Acompanhe meu raciocínio. O mote é a ressurreição de Lázaro, relatado no capítulo onze do Evangelho de João. Segundo consta, Jesus fora avisado que Lázaro, irmão de Maria e Marta, estava muito doente, mas demorou ainda dois dias para ir ter com ele. E Jesus chorou, pois chegando lá, o amigo já estava morto e enterrado. De repente alguém vai dizer “pô, Jesus se atrasou?”. Ahn, ahn. Papai do Céu não dá ponto sem nó.
Acontece que no meio do caminho tinha uma pedra, tinha uma pedra no meio do caminho. “Tirai a pedra”, disse pois, Cristo. E mesmo tendo sido Ele a dizer, ainda houve uns camaradas que relutaram, olha que audácia. No fim das contas, a pedra foi retirada e Lázaro, ressuscitado.
E daí? E daí que esses dias um colega comentou sobre um concurso que ia realizar, outro falou sobre a rotina de trabalho no seu emprego, um terceiro ficou praguejando contra o frio, contra a chuva, contra os seus quilinhos a mais, contra o cachorro do vizinho que não para de latir, contra a alta do preço dos combustíveis. Motivos para murmurar não vão faltar. Mas para agradecer, aí é que não faltam mesmo. Por isso, deixa eu colocar aqui meu tijolinho no céu.
Quando eu fico chutando pedrinha por aí, por uma causa qualquer, ou quando cruzo com alguém na mesma situação, eu lembro do episódio de Lázaro. Jesus podia muito bem ter removido a pedra Ele mesmo, mas fez questão de pedir que retirassem, porque sabia que era uma faina possível aos homens; a ressurreição não, esta era com ele: o impossível aos homens.
E o que aprendemos com isso, crianças?
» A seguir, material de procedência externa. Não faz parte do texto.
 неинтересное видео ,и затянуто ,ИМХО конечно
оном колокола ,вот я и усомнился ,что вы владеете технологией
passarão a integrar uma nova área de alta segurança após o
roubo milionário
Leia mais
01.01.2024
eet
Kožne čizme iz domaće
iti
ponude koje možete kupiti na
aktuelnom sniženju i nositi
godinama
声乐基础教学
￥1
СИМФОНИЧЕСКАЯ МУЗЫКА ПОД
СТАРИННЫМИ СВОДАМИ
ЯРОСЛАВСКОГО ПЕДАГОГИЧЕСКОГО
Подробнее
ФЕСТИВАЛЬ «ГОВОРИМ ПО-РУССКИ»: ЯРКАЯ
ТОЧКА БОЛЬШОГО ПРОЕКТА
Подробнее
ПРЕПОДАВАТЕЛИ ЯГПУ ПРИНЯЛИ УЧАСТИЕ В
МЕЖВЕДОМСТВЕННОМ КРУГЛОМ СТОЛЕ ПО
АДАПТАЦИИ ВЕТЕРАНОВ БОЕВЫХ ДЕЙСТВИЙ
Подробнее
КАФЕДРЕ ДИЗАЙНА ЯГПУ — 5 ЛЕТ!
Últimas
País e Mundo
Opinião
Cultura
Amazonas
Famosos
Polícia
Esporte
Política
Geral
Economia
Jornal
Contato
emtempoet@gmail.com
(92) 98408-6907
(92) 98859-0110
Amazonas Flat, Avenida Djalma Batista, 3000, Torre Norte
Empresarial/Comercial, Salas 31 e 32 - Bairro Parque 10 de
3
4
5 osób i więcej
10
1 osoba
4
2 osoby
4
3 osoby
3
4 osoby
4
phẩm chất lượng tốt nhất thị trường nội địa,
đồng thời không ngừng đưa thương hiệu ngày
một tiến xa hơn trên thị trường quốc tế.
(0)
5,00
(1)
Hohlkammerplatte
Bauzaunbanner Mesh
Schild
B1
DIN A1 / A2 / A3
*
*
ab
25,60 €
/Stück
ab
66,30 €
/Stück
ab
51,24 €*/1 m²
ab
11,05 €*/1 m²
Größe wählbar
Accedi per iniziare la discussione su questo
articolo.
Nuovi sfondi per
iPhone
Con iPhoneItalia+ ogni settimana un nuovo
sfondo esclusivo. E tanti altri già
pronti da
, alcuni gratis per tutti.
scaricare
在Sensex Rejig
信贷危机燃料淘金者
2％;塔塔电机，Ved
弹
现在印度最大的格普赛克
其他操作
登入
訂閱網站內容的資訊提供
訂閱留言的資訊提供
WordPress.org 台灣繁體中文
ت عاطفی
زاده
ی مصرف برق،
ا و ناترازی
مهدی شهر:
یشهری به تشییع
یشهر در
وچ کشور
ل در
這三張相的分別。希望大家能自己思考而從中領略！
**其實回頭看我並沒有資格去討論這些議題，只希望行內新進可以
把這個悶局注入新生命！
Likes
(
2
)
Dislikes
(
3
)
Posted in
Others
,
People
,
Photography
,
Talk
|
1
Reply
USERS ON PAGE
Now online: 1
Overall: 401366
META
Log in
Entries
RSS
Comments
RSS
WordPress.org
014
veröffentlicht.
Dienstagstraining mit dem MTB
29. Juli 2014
Primeiro, que o socorro sempre vem. Pode demorar, e você, de repente, até achar que é tarde demais. Contudo, ele sempre vem. Segundo, não há milagre sem sacrifício. Por isso, nem adianta pedir, orar, rezar, murmurar, esbravejar, sem fazer sua parte, porque nada cai do céu, assim, sem mais nem menos. Terceiro, e não menos importante… o que lhe parece mais absurdo? Remover uma baita pedra ou ressuscitar um homem? Pois é. E embora retirar a pedra do caminho não represente um contrassenso, quem disse que isso é fácil? Não é mesmo, cara pálida. Seja lá o que for pelo que eu ou você estejamos passando, vai ser pesado, sacrificante… mas possível, não se esqueça disso, amigo leitor. E se por acaso achar que está muito difícil, engole o choro e continua, porque o melhor vem depois.
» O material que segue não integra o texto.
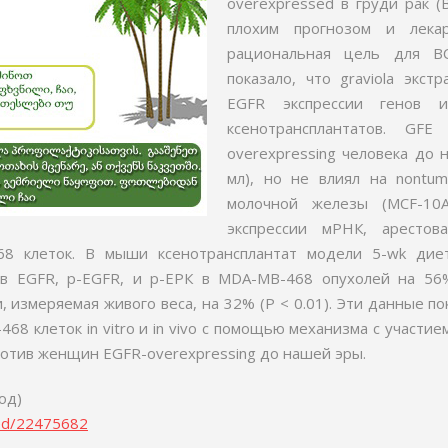
overexpressed в груди рак (
плохим прогнозом и лекар
рациональная цель для BC
показало, что graviola экст
EGFR экспрессии генов 
ксенотрансплантатов. GF
overexpressing человека до н
мл), но не влиял на nontum
молочной железы (MCF-10А
экспрессии мРНК, арестов
8 клеток. В мыши ксенотрансплантат модели 5-wk диет
ов EGFR, p-EGFR, и p-ЕРК в MDA-MB-468 опухолей на 56%
, измеряемая живого веса, на 32% (P < 0.01). Эти данные 
8 клеток in vitro и in vivo с помощью механизма с участие
отив женщин EGFR-overexpressing до нашей эры.
од)
med/22475682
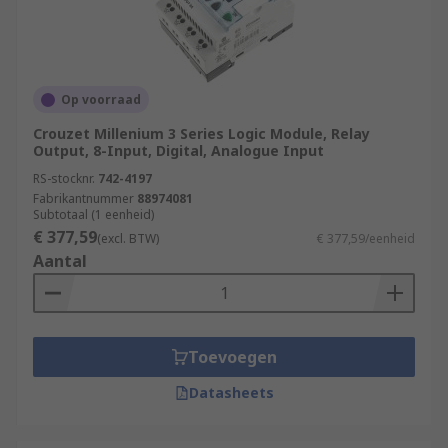
Op voorraad
Crouzet Millenium 3 Series Logic Module, Relay
Output, 8-Input, Digital, Analogue Input
RS-stocknr.
742-4197
Fabrikantnummer
88974081
Subtotaal (1 eenheid)
€ 377,59
(excl. BTW)
€ 377,59/eenheid
Aantal
Toevoegen
Datasheets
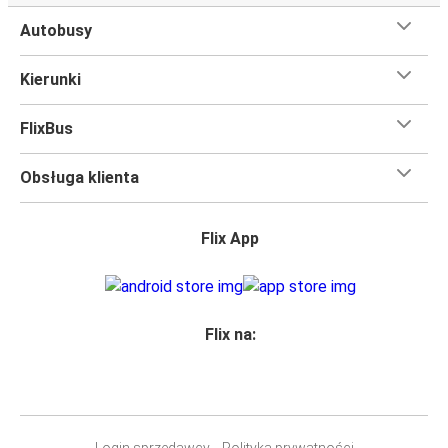
Autobusy
Kierunki
FlixBus
Obsługa klienta
Flix App
Flix na:
Login sprzedawcy
Polityka prywatności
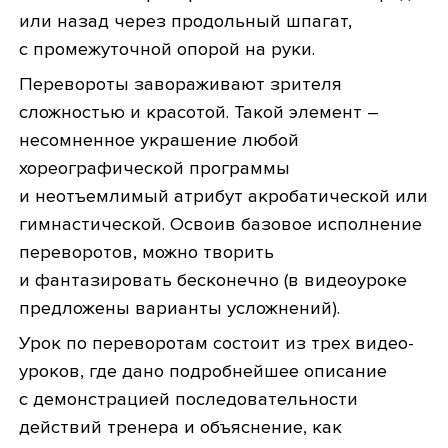
или назад через продольный шпагат,
с промежуточной опорой на руки.
Перевороты завораживают зрителя
сложностью и красотой. Такой элемент –
несомненное украшение любой
хореографической программы
и неотъемлимый атрибут акробатической или
гимнастической. Освоив базовое исполнение
переворотов, можно творить
и фантазировать бесконечно (в видеоуроке
предложены варианты усложнений).
Урок по переворотам состоит из трех видео-
уроков, где дано подробнейшее описание
с демонстрацией последовательности
действий тренера и объяснение, как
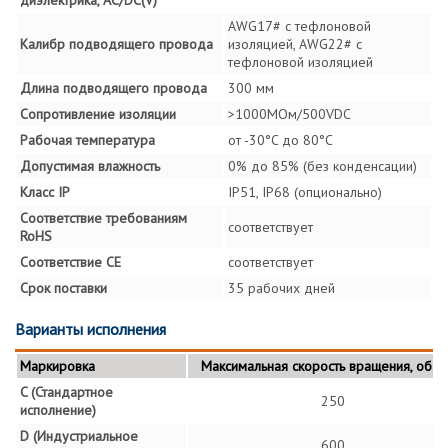
AWG17# с тефлоновой
Калибр подводящего провода
изоляцией, AWG22# с
тефлоновой изоляцией
Длина подводящего провода
300 мм
Сопротивление изоляции
>1000MОм/500VDC
Рабочая температура
от -30°C до 80°C
Допустимая влажность
0% до 85% (без конденсации)
Класс IP
IP51, IP68 (опционально)
Соответствие требованиям
соответствует
RoHS
Соответствие СЕ
соответствует
Срок поставки
35 рабочих дней
Варианты исполнения
Маркировка
Максимальная скорость вращения, об./м
C (Стандартное
250
исполнение)
D (Индустриальное
600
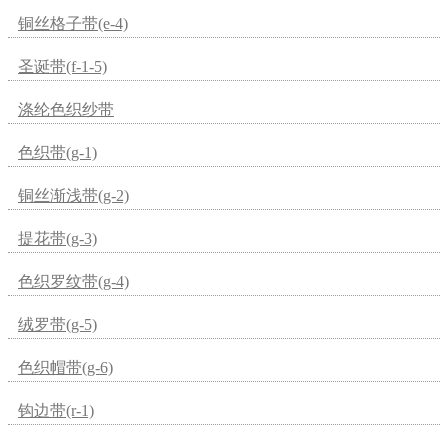
铜丝格子带(e-4)
圣诞带(f-1-5)
涤纶色织纱带
色织带(g-1)
铜丝渐浅带(g-2)
提花带(g-3)
色织罗纹带(g-4)
绒罗带(g-5)
色织帽带(g-6)
钩边带(r-1)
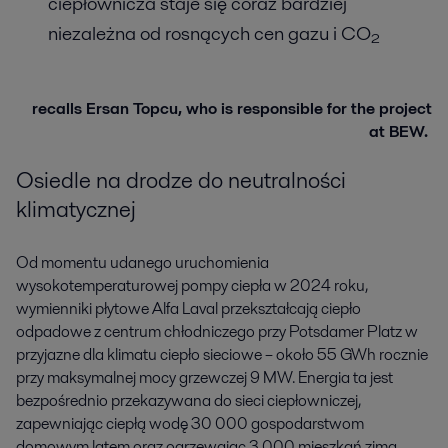
ciepłownicza staje się coraz bardziej
niezależna od rosnących cen gazu i CO₂
recalls Ersan Topcu, who is responsible for the project
at BEW.
Osiedle na drodze do neutralności
klimatycznej
Od momentu udanego uruchomienia
wysokotemperaturowej pompy ciepła w 2024 roku,
wymienniki płytowe Alfa Laval przekształcają ciepło
odpadowe z centrum chłodniczego przy Potsdamer Platz w
przyjazne dla klimatu ciepło sieciowe – około 55 GWh rocznie
przy maksymalnej mocy grzewczej 9 MW. Energia ta jest
bezpośrednio przekazywana do sieci ciepłowniczej,
zapewniając ciepłą wodę 30 000 gospodarstwom
domowym latem oraz ogrzewając 3 000 mieszkań zimą.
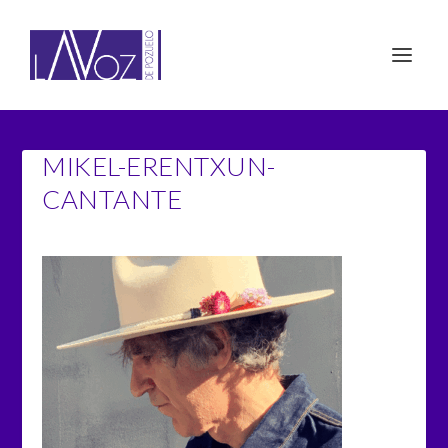
MIKEL-ERENTXUN-
CANTANTE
Vai prestar um concurso, terráqueo? Estuda aí o máximo que conseguir e deixa o resto com Papai do Céu. Tirai a pedra. A rotina do trabalho é desgastante? Se preocupe apenas com a pedra. Está frio, chovendo, os combustíveis não param de aumentar de preço? Agasalhe-se, recolha as roupas no varal, trabalhe mais. Está precisando largar o cigarro? A pedra, terráqueo. Preocupe-se apenas com a pedra.
Viu? Não era nem sobre religião que eu pretendia falar, mas sobre perseverança, renitência, sobre insistir mesmo quando tudo parece perdido. Ou talvez tenha sido apenas um subterfúgio sem-vergonha para citar Cristo, Drummond, Rodrigues e Cia. Ltda.. Você é quem sabe. Ao fim e ao cabo, a decisão entre uma coisa ou outra é uma escolha sua. Sempre foi.